2. The system of claim 1, wherein the data classification unit comprises:
the strategy selection subunit is used for analyzing the characteristic parameters of the multiple data types, determining the data types to be short text data when the characteristic parameters of each data type in the multiple data types are lower than a preset threshold value, and selecting a first strategy as the classification strategy;
and the strategy executing subunit is configured to randomly extract the seed word when the first strategy is adopted to identify the user relationship with the indication feature for the short text data, the seed word can represent the user relationship with the indication feature, the seed word is used as a reference, the data with the multiple data types is used as a training sample to be analyzed, and the training sample is compared with the seed word to realize classification training, so that the user relationship with the indication feature is identified from the data.
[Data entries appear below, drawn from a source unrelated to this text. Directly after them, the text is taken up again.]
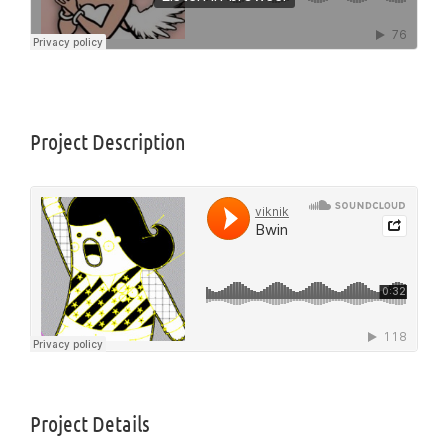
Project Description
Project Details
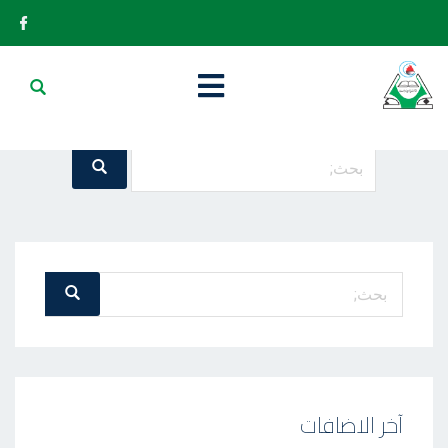
It seems we can’t find what you’re looking for. Perhaps searching
can help.
بحث
بحث
عن
:
بحث
بحث
عن
:
آخر الاضافات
3. The system of claim 2, wherein the policy enforcement subunit comprises:
a vector generation module to represent the data as vectors in a vector space according to a vector space model; each word in the data is used as one dimension of the vector, and the total dimension of the vector is the total word number of the data;
the classification training module is used for determining a segmentation plane according to the distribution positions of the vectors corresponding to the vector and the seed words in the vector space so as to identify the user relationship with the indication characteristics;
and the analysis result output module outputs the identified user relationship with the indication characteristics.
4. The system of claim 2, wherein the policy enforcement subunit comprises:
the vector generation module is used for representing the data as a vector in a vector space according to a preset fixed dimension and a vector space model; the fixed dimension is derived based on context information of each word in the data;
the classification training module is used for determining a segmentation plane according to the distribution positions of the vectors corresponding to the vector and the seed words in the vector space so as to identify the user relationship with the indication characteristics;
and the analysis result output module outputs the identified user relationship with the indication characteristics.
5. The system of claim 1, wherein the data classification unit comprises:
the strategy selection subunit is used for analyzing the characteristic parameters of the multiple data types, determining that the data types are short text data when the characteristic parameters of part of the data types in the multiple data types are lower than a preset threshold value, determining that the data types are long text data when the characteristic parameters of part of the data types are higher than the preset threshold value, and selecting a second strategy as the classification strategy;
and the strategy executing subunit is configured to, when the second strategy is adopted to identify the user relationship with the indication feature for the long text data, construct the seed word from the user relationship with the indication feature obtained by identifying the short text data with the first strategy, use the seed word as a reference, and perform similarity comparison between the data with the plurality of data types as a training sample to be analyzed and the seed word to implement classification training, so as to identify the user relationship with the indication feature from the data.
6. The system of claim 5, wherein the policy enforcement subunit comprises:
a seed word construction module, configured to obtain the positive sample seed word and the negative sample seed word when the seed word is constructed by using the user relationship with the indication feature obtained by identifying the short text data by using a first policy;
a vector generation module to represent the data as vectors in a vector space according to a vector space model; each word in the data is used as one dimension of the vector, and the total dimension of the vector is the total word number of the data;
the classification training module is used for determining a segmentation plane according to the distribution positions of the vectors corresponding to the vectors, the positive sample seed words and the negative sample seed words in the vector space so as to identify the user relationship with the indication features;
and the analysis result output module outputs the identified user relationship with the indication characteristics.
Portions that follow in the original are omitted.